Sulla articolazione amministrativa ed operativa promossa dalla progettazione integrata nelle regioni e nei territori sembra interessante tornare. In ciascuna delle Regioni dell’Obiettivo 1, sono stati sperimentati (con esiti differenziati) sistemi organizzativi e relazionali ad hoc basati, per grandi linee, sulla costituzione di un livello di partenariato istituzionale, su istanze consultive per le parti economiche e sociali, su strutture di gestione, su articolazioni regionali di coordinamento della progettazione integrata ed infine su strutture e servizi di collegamento. Ancora, in tutte le Regioni dell’Obiettivo 1 sono state costituite delle strutture di riferimento per la progettazione integrata, con diverse funzioni e differenti carichi di responsabilità. Queste strutture, al di là dell’esperienza dei Progetti Integrati, costituiscono un’innovazione amministrativa di notevole rilievo in quanto introducono una positiva discontinuità nel modello organizzativo basato sulla competenza settoriale e sull’assistenza di strutture trasversali e di coordinamento sia interne alla regione sia di interfaccia con il sistema delle Autonomie. Un ruolo altrettanto interessante hanno assunto, in diverse regioni, i Nuclei di Valutazione.
Ad esempio, in Campania è stato istituito il Servizio di Supporto all’Autorità di gestione per la definizione delle procedure dei PI e per l’attivazione di coordinamento con gli interventi finanziati con i fondi nazionali per la definizione del rapporto annuale di esecuzione. Il Servizio istruisce, sotto il profilo tecnico, le pratiche inerenti i Progetti Integrati; assicura la puntuale esecuzione delle procedure di concertazione e di stesura dei protocolli d'intesa di ausilio per il superamento delle difficoltà eventuali riscontrate nell'attuazione delle azioni previste dai Progetti Integrati; sorveglia e verifica l'implementazione e l'avanzamento dei Progetti Integrati.

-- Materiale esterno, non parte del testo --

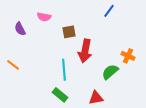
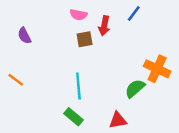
pink semicircle: (44, 17) -> (78, 15), moved
red arrow: (85, 51) -> (104, 26), moved, size x0.7
orange cross: (128, 56) -> (157, 69), size x1.5

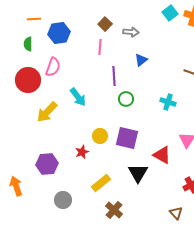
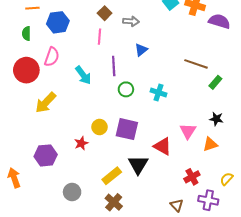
cyan arrow: (78, 97) -> (83, 75), moved
cyan cross: (168, 102) -> (158, 92), moved
yellow rectangle: (101, 183) -> (112, 176), moved
gray circle: (63, 200) -> (72, 192), moved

La riflessione sui limiti, sull’efficienza e sui rendimenti delle architetture istituzionali ed amministrative sperimentate con la progettazione integrata ha
rilievo per l’impostazione di qualsiasi nuova politica di coesione e sviluppo territoriale.
I PIT sono conosciuti dai cittadini?
Infine, è interessante commentare le risposte al questionario relative al grado di conoscenza del PIT e delle sue operazioni da parte della comunità e degli operatori locali. In questo caso il giudizio varia molto, sia fra le regioni che al loro interno. Le risposte negative (17 su 28) citano il problema di un posizionamento strategico non sufficientemente chiaro (che spesso genera confusione fra le varie politiche locali in atto), il sequestro della procedura PIT fra gli addetti ai lavori, l’esiguità delle azioni di comunicazione per mancanza di risorse. Le risposte positive (28 su 49) menzionano invece l’importanza dei processi di animazione del territorio e dell’informazione degli operatori privati, la capacità di utilizzare i mezzi della comunicazione e la telematica. Va comunque segnalata la consistente diffusione dei piani di comunicazione e del ricorso ad Internet per la pubblicizzazione dei Progetti Integrati.